Paris's World's Fair in 1900 brought worldwide fame to the Impressionists and Post-Impressionists. In the following decades, France was host to an influx of artists of varying nationalities—including Bulgarian, Czech, French, German, Italian, Lithuanian, Mexican, Russian, Spanish, and Swiss—and Paris was their locus of creativity. In a reaction to Impressionism, a group of painters developed a new style characterized by vibrant colors and bold, undisguised brushstrokes for emotional and decorative effect. Exhibiting together at the Autumn Salon of 1905, they became known as les fauves, or "wild beasts." With Henri Matisse as one of their leading figures, Fauvism became the first of the major avant-garde developments in European art between the turn of the century and the First World War.
Around 1909, in one of the landmark shifts in Western art, the Cubist movement arose with Pablo Picasso and Georges Braque. Cubism possessed a stylistic cohesion that set it apart from Fauvism. Artists—including Juan Gris, Fernand Léger, Roger de La Fresnaye—broke down the forms of objects into geometrical planes and recomposed them from various, simultaneous points of view, creating three-dimensional representational forms in a two-dimensional plane. Picasso and his colleagues painted poets, writers, musicians, harlequins, and women, as well as still-life compositions with recurring guitars, violins, wine bottles, pipes, cigarettes, playing cards, and newspapers—all iconographical accoutrements of the bohemian studio-and-café lifestyle in Paris.

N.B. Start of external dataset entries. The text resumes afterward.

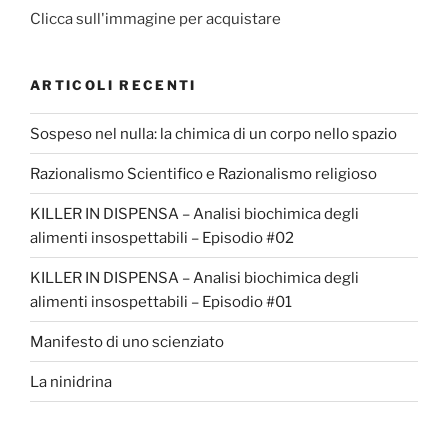
Clicca sull'immagine per acquistare
ARTICOLI RECENTI
Sospeso nel nulla: la chimica di un corpo nello spazio
Razionalismo Scientifico e Razionalismo religioso
KILLER IN DISPENSA – Analisi biochimica degli
alimenti insospettabili – Episodio #02
KILLER IN DISPENSA – Analisi biochimica degli
alimenti insospettabili – Episodio #01
Manifesto di uno scienziato
La ninidrina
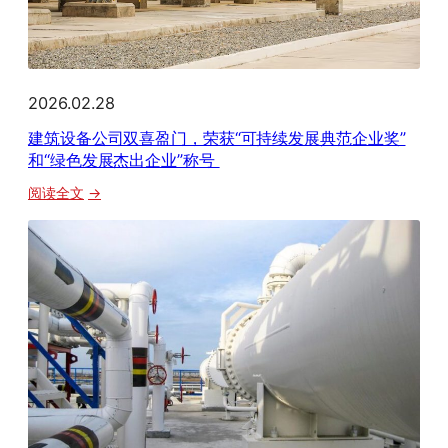
集
团
公
司
2026.02.28
与
中
建筑设备公司双喜盈门，荣获“可持续发展典范企业奖”
国
和“绿色发展杰出企业”称号
客
：
阅读全文
户
建
携
筑
手
设
向
备
前
公
司
双
喜
盈
门，
荣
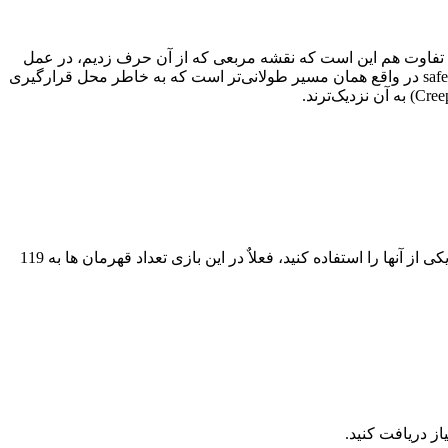
وشه پایینی و به راه وسط یا ofllane گوشه پایینی گفته می‌شود. دلیل این تفاوت هم این است که نقشه مربعی که از آن حرف زدیم، در عمل
یک مربع کاملا دقیق نیست و بیشتر یک مستطیل شبیه به مربع است که ضلع‌ های آن با هم از نظر اندازه تفاوت دارند. نتیجه این است که safelane در واقع همان مسیر طولانی‌تر است که به خاطر محل قرارگیری
Cree
) به آن نزدیک‌ترند.
به قهرمانان انتخابی شما در بازی گفته میشود که هر کدام از این قهرمانان دارای قدرت خاصی میباشند و شما میتوانید بستگی به علایق خود یکی از آنها را استفاده کنید، فعلاٌ در این بازی تعداد قهرمان ها به 119
ز دریافت کنید.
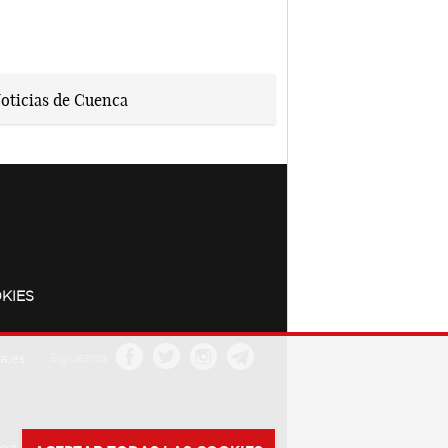
KIES
a.es
Síguenos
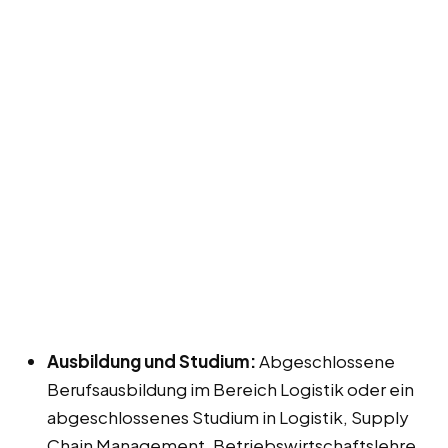
Ausbildung und Studium:
Abgeschlossene
Berufsausbildung im Bereich Logistik oder ein
abgeschlossenes Studium in Logistik, Supply
Chain Management, Betriebswirtschaftslehre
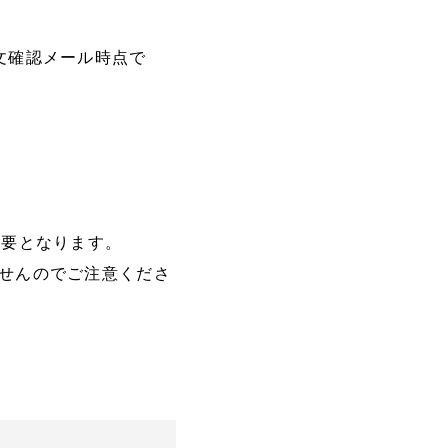
文確認メール時点で
必要となります。
せんのでご注意くださ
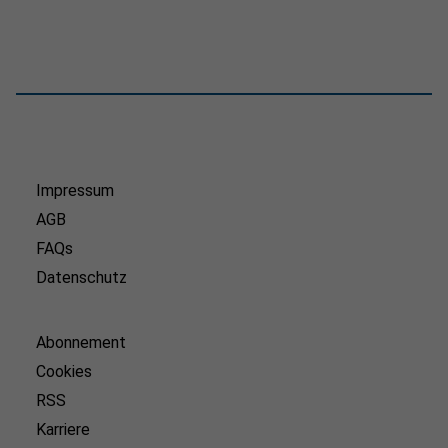
Impressum
AGB
FAQs
Datenschutz
Abonnement
Cookies
RSS
Karriere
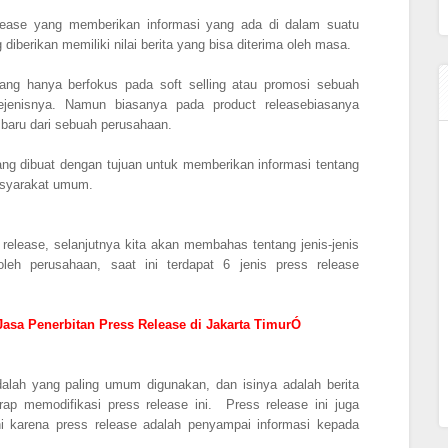
release yang memberikan informasi yang ada di dalam suatu
diberikan memiliki nilai berita yang bisa diterima oleh masa.
yang hanya berfokus pada soft selling atau promosi sebuah
ejenisnya. Namun biasanya pada product releasebiasanya
baru dari sebuah perusahaan.
yang dibuat dengan tujuan untuk memberikan informasi tentang
asyarakat umum.
release, selanjutnya kita akan membahas tentang jenis-jenis
leh perusahaan, saat ini terdapat 6 jenis press release
asa Penerbitan Press Release di Jakarta TimurÓ
dalah yang paling umum digunakan, dan isinya adalah berita
rap memodifikasi press release ini. Press release ini juga
ini karena press release adalah penyampai informasi kepada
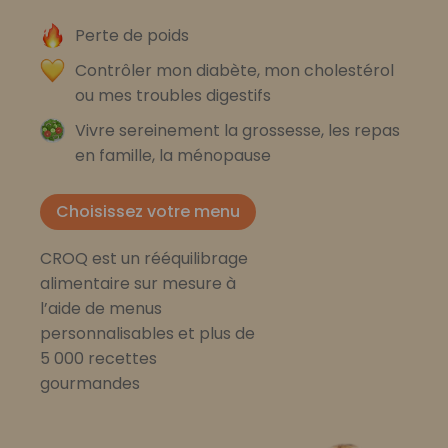
Perte de poids
Contrôler mon diabète, mon cholestérol
ou mes troubles digestifs
Vivre sereinement la grossesse, les repas
en famille, la ménopause
Choisissez votre menu
CROQ est un rééquilibrage
alimentaire sur mesure à
l’aide de menus
personnalisables et plus de
5 000 recettes
gourmandes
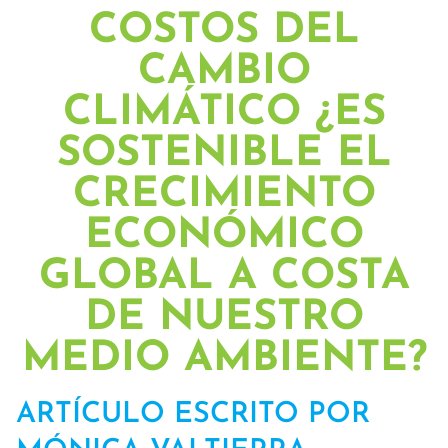
COSTOS DEL
CAMBIO
CLIMÁTICO ¿ES
SOSTENIBLE EL
CRECIMIENTO
ECONÓMICO
GLOBAL A COSTA
DE NUESTRO
MEDIO AMBIENTE?
ARTÍCULO ESCRITO POR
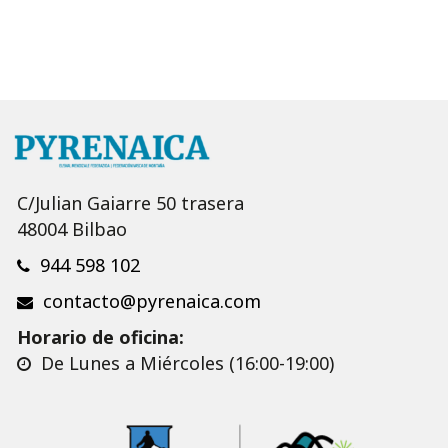
C/Julian Gaiarre 50 trasera
48004 Bilbao
944 598 102
contacto@pyrenaica.com
Horario de oficina:
De Lunes a Miércoles (16:00-19:00)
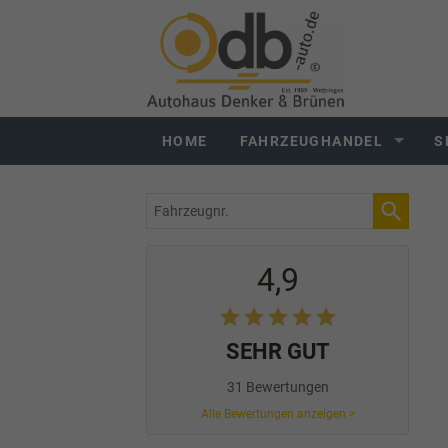
HOME
FAHRZEUGHANDEL
S
Fahrzeugnr.
4,9
SEHR GUT
31 Bewertungen
Alle Bewertungen anzeigen >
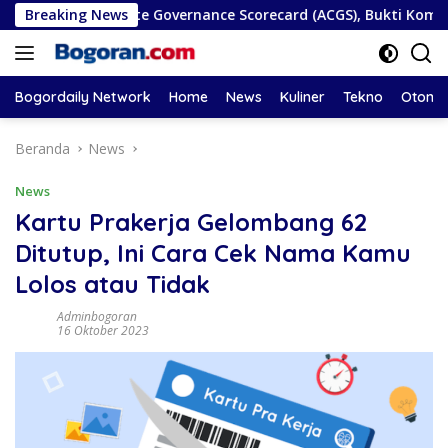
Langsung
AN Corporate Governance Scorecard (ACGS), Bukti Komitmen Ta
Breaking News
ke
konten
Bogordaily Network
Home
News
Kuliner
Tekno
Otomot
Beranda
News
News
Kartu Prakerja Gelombang 62
Ditutup, Ini Cara Cek Nama Kamu
Lolos atau Tidak
Adminbogoran
16 Oktober 2023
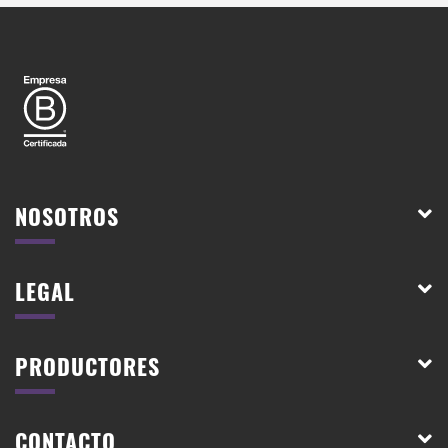
NOSOTROS
LEGAL
PRODUCTORES
CONTACTO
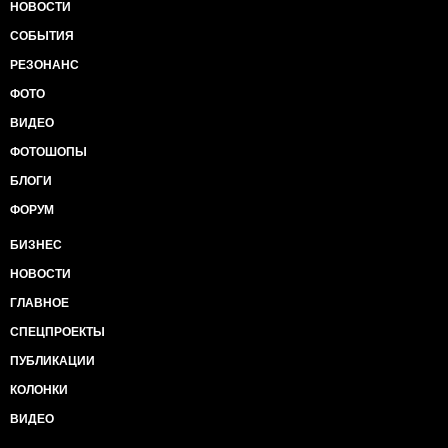
НОВОСТИ
СОБЫТИЯ
РЕЗОНАНС
ФОТО
ВИДЕО
ФОТОШОПЫ
БЛОГИ
ФОРУМ
БИЗНЕС
НОВОСТИ
ГЛАВНОЕ
СПЕЦПРОЕКТЫ
ПУБЛИКАЦИИ
КОЛОНКИ
ВИДЕО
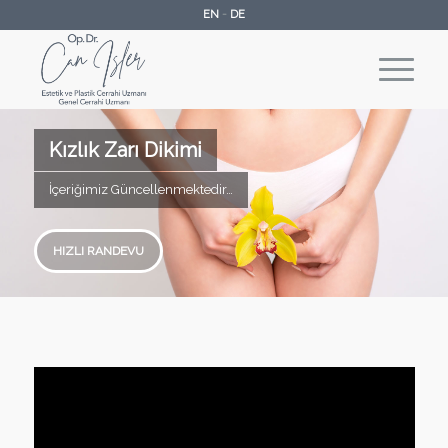
EN
-
DE
Kızlık Zarı Dikimi
İçeriğimiz Güncellenmektedir…
HIZLI RANDEVU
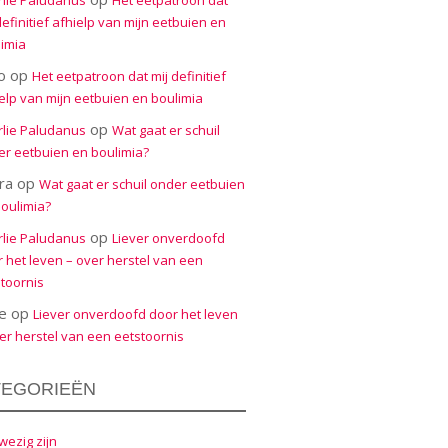
rlie Paludanus
Het eetpatroon dat
definitief afhielp van mijn eetbuien en
imia
o
op
Het eetpatroon dat mij definitief
elp van mijn eetbuien en boulimia
op
rlie Paludanus
Wat gaat er schuil
r eetbuien en boulimia?
ra
op
Wat gaat er schuil onder eetbuien
oulimia?
op
rlie Paludanus
Liever onverdoofd
 het leven – over herstel van een
toornis
e
op
Liever onverdoofd door het leven
er herstel van een eetstoornis
TEGORIEËN
ezig zijn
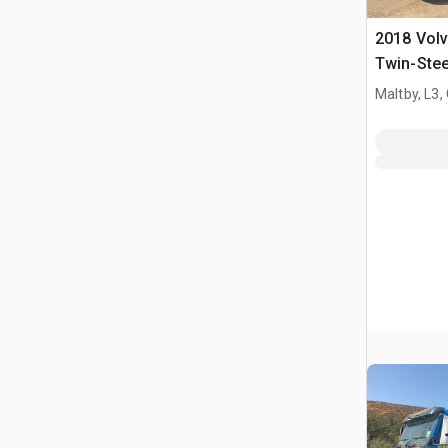
2018 Vol
Twin-Stee
Quad/A-k
Maltby, L3,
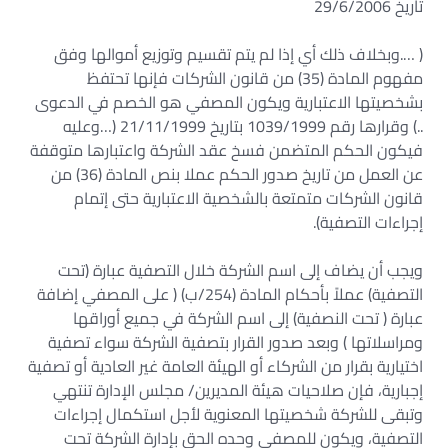
تاريخ 29/6/2006
( ….وبخلاف ذلك أي إذا لم يتم تقسيم وتوزيع أموالها وفق
مفهوم المادة (35) من قانون الشركات فإنها تحتفظ
بشخصيتها الاعتبارية ويكون المصفي هو الخصم في الدعوى
..) وقرارها رقم 1039/1999 بتاريخ 21/11/1999 (…وعليه
فيكون الحكم المتضمن فسخ عقد الشركة واعتبارها متوقفة
عن العمل من تاريخ صدور الحكم عملا بنص المادة (36) من
قانون الشركات متمتعة بالشخصية الاعتبارية حتى إتمام
إجراءات التصفية).
ويجب أن يضاف إلى اسم الشركة خلال التصفية عبارة (تحت
التصفية) عملاً بأحكام المادة (254/ب) ( على المصفي إضافة
عبارة ( تحت النصفية) إلى اسم الشركة في جميع أوراقها
ومراسلاتها ) وبعد صدور القرار بتصفية الشركة سواء تصفية
اختيارية بقرار من الشركاء أو الهيئة العامة غير العادية أو تصفية
إجبارية، فإن صلاحيات هيئة المديرين/ مجلس الإدارة تنتهي
وتبقى للشركة شخصيتها المعنوية لأجل استكمال إجراءات
التصفية، ويكون للمصفي وحده الحق بإدارة الشركة تحت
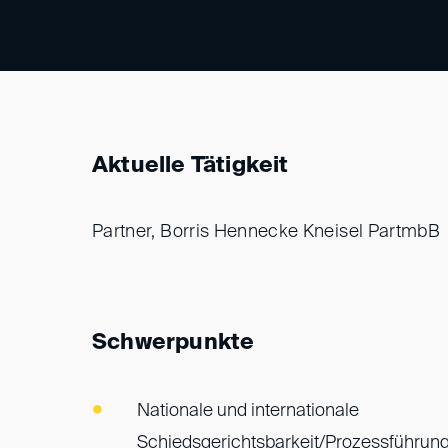
Aktuelle Tätigkeit
Partner, Borris Hennecke Kneisel PartmbB
Schwerpunkte
Nationale und internationale
Schiedsgerichtsbarkeit/Prozessführung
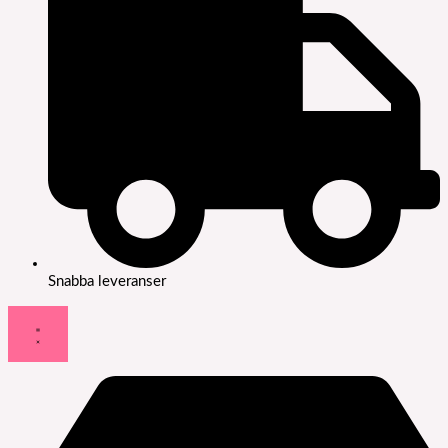
Snabba leveranser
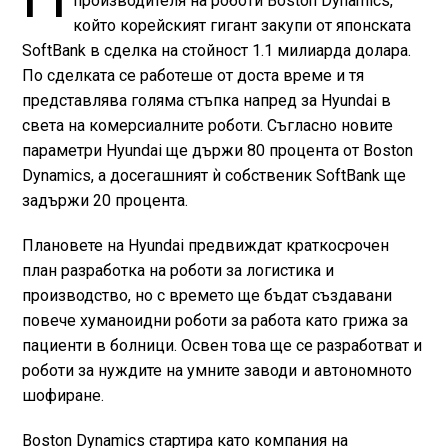
производителя на роботи Boston Dynamics,
който корейският гигант закупи от японската
SoftBank в сделка на стойност 1.1 милиарда долара.
По сделката се работеше от доста време и тя
представлява голяма стъпка напред за Hyundai в
света на комерсиалните роботи. Съгласно новите
параметри Hyundai ще държи 80 процента от Boston
Dynamics, а досегашният ѝ собственик SoftBank ще
задържи 20 процента.
Плановете на Hyundai предвиждат краткосрочен
план разработка на роботи за логистика и
производство, но с времето ще бъдат създавани
повече хуманоидни роботи за работа като грижа за
пациенти в болници. Освен това ще се разработват и
роботи за нуждите на умните заводи и автономното
шофиране.
Boston Dynamics стартира като компания на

Surrealism sprang from the anti-rationalist philosophies that took hold in art after World War I, and flourished in art and literature during the 1920s and 1930s. Characterized by a fascination with the bizarre, the incongruous, and the irrational—its precursors included Marc Chagall and Giorgio de Chirico—it was conceived as a revolutionary alternative approach to the formalism of Cubism and other forms of abstract art.